Stem cell transplants were used to cure two monkeys of Simian Immunodeficiency Virus (SIV), the relative of HIV that infects 45 species of primates. Although some human cures had already been achieved, the technique had too many side effects for widespread application. In the monkey cases, however, the responsible researchers think they understand why the approach worked and what needs to be done to consistently apply it to humans.
It’s been 14 years since Timothy Ray Brown, known as the Berlin patient, was cured of HIV, so it’s easy to wonder why it’s taking so long. However, the Berlin patient also had acute myelogenous leukemia, forcing him to undergo a dangerous stem cell transplant. The stem cells he received were from a donor with a mutation in the CCR5 gene, which meant he lacked the receptor that HIV uses to infect white blood cells. The recipient proceeded to produce white blood cells impregnable to HIV. Without the ability to infect new cells, the virus died and he was eventually cured.
There have been four similar cases reported since then, representing the only known cures for HIV. If this were still the 1980s, when HIV was an almost certain death sentence, such treatments might be widely adopted, despite the high cost. However, with the development of highly effective treatments, most people would rather take medication for the rest of their lives than undergo painful, dangerous and unreliable treatment, unless in exceptional circumstances, such as suffering from cancer. The work published in the journal Immunity could be a big step towards changing that.
Four of the five humans cured using stem cell treatment suffered from Graft Versus Host Disease (GVHD), in which the donor’s white blood cells attack the host’s cells. The single exception offers hope, but controlling GVHD and understanding the causes is essential for cures to spread.

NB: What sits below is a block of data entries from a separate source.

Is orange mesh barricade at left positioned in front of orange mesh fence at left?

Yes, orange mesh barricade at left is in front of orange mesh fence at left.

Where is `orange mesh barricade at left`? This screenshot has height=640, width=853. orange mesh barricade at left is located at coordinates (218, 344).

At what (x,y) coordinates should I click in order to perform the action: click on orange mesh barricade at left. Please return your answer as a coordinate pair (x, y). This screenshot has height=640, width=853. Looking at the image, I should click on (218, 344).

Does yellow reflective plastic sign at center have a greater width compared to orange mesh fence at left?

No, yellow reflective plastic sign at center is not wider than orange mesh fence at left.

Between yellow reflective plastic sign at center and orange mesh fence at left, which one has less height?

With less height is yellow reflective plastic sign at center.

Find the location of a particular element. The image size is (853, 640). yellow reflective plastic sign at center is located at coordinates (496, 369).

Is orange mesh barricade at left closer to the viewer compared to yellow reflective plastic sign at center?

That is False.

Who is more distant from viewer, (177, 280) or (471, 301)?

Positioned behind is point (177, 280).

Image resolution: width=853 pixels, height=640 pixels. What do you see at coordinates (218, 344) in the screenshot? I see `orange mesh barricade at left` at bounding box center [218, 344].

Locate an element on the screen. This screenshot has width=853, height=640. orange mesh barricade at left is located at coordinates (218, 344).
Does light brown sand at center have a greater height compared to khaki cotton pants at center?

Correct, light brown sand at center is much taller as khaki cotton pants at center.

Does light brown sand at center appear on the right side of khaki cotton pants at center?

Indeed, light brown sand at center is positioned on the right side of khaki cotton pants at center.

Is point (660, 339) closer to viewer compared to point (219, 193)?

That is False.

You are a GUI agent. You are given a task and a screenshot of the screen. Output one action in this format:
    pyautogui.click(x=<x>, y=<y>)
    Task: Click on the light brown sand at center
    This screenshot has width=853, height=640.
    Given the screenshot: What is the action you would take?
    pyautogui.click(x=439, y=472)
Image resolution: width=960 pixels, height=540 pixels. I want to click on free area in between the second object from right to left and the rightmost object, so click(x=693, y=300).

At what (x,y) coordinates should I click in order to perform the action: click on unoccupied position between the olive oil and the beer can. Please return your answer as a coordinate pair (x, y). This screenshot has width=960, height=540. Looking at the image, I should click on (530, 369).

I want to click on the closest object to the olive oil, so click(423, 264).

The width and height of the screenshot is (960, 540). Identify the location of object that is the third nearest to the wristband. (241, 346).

Professor Jonah Sacha of Oregon Health & Science University led a team that transplanted SIV-negative donor stem cells into four Mauritian cynomolgus monkeys with the disease, while four others were kept as controls. Initially, SIV samples dropped by a factor of about 1,000 in all four monkeys treated. Two treated monkeys were cured by the process and remained healthy four years later, while the SIV in the other two eventually recovered. Unsurprisingly, none of the controls experienced remission.
A 50% success rate is still not something anyone would want to bring to humans as long as alternatives are available, but comparing the monkeys where SIV disappeared and where it came back revealed a lot about what works. Virologists have debated what was causing the success in cured humans, and the authors think they now have many answers.
The authors noted that HIV in the blood of the animals’ limbs dropped below detectable levels first, followed by the lymph nodes in the arms and legs, and finally in the abdomen. They think that the fact that the whole body was not cleared at once might explain why some patients appear to be HIV-free, only to have the infection come back, particularly if the abdominal lymph nodes are not tested.
The team realized that two processes were occurring at the same time. The transplanted stem cells identified the HIV-infected cells as foreign to the body and attacked them in a way that resembles a technique widely used to cure leukemia.
In the cured monkeys, the CCR5 receptor deficiency helped prevent SIV rebound, but in the other two monkeys it didn’t work perfectly. The team behind this paper also demonstrated that a CCR5-blocking antibody can mimic the effects of transplanting a CCR5-deficient host, and hope to use it in the future.
“We hope our findings will help make this cure work for anyone – and ideally through a single injection rather than a stem cell transplant,” Sacha said in a statement.
The study was published in the journal Immunity.